New ClaudeOAuthModel — a custom OpenAI Agents SDK Model implementation that calls api.anthropic.com via the official anthropic Python SDK with a Claude Code subscription OAuth token (sk-ant-oat01-...). This gives subscription billing without depending on a local router proxy. Auth: - auth_token=<token> on AsyncAnthropic → Authorization: Bearer header. - default_headers={'anthropic-beta': 'oauth-2025-04-20'}. - System prompt prefixed with 'You are Claude Code, Anthropic's official CLI for Claude.' as required by the subscription path.

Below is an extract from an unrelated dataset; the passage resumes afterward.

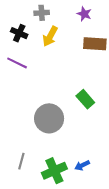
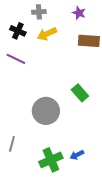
yellow arrow: (50, 36) -> (47, 34), turned 36
gray line: (21, 161) -> (12, 144), moved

Wiring: - config.is_oauth_mode(): true when CLAUDE_CODE_OAUTH_TOKEN is set or ANTHROPIC_API_KEY starts with sk-ant-oat. - config._resolve takes the OAuth branch ahead of router/LiteLLM, strips any 'litellm/'/'cc/'/'cx/' prefix from DEFAULT_MODEL, and hands a ClaudeOAuthModel instance to each agent. - Hosted tools (WebSearchTool etc.) are also stripped in OAuth mode via filter_hosted_tools, since Anthropic does not run OpenAI's server-side tools. - requirements.txt picks up anthropic>=0.40.0. - .env.example documents the OAuth path with model ids and token generation instructions (claude setup-token). Translation layer (in claude_oauth_model.py): - OpenAI Responses-API input items → Anthropic messages with text/tool_use/tool_result blocks. - OpenAI Tool/Handoff schemas → Anthropic tools (name, description, input_schema). - Anthropic content blocks → OpenAI Responses-style output items (message + function_call) so the rest of agency-swarm consumes the response unchanged. Streaming is best-effort: stream_response delegates to get_response. Real per-token streaming requires emitting the right TResponseStreamEvent variants and is left for a future iteration — the TUI still renders the final assistant message correctly. Untested in CI; needs iteration on first run against a real OAuth token. Existing router and OpenAI paths are unchanged.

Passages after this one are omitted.